[Start of Attachment]

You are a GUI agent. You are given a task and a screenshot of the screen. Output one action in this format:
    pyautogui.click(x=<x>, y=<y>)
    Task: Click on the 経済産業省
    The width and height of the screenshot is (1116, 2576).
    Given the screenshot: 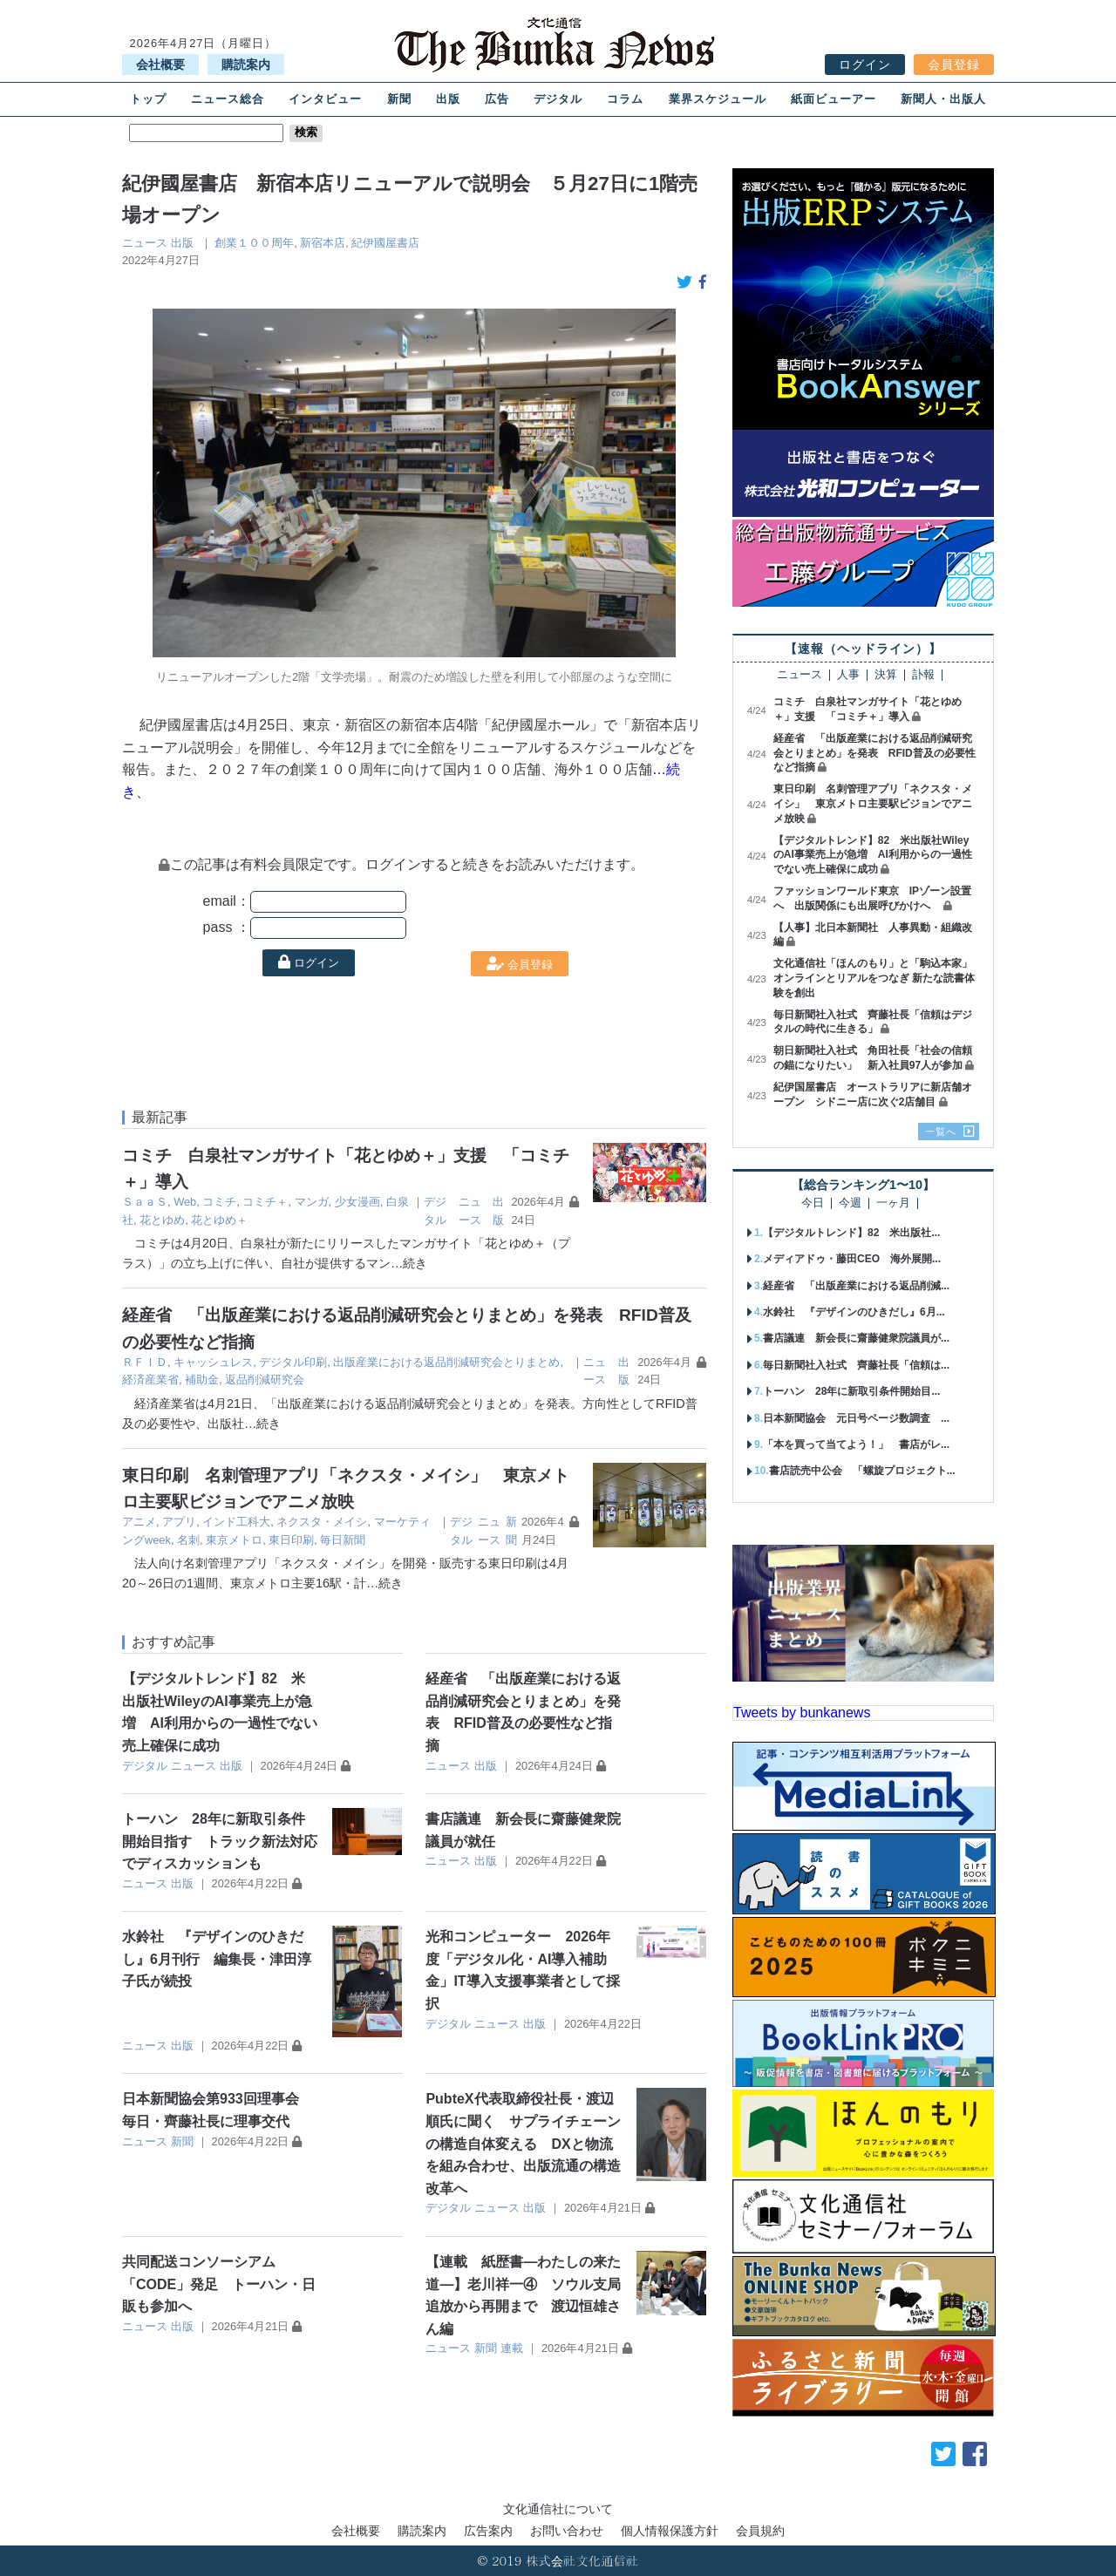 What is the action you would take?
    pyautogui.click(x=150, y=1379)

[End of Attachment]

Copy every line of the data above, beginning with the first and ending with the line that contains "The width and", and give nothing more.

Problem solution:
You are a GUI agent. You are given a task and a screenshot of the screen. Output one action in this format:
    pyautogui.click(x=<x>, y=<y>)
    Task: Click on the 経済産業省
    The width and height of the screenshot is (1116, 2576).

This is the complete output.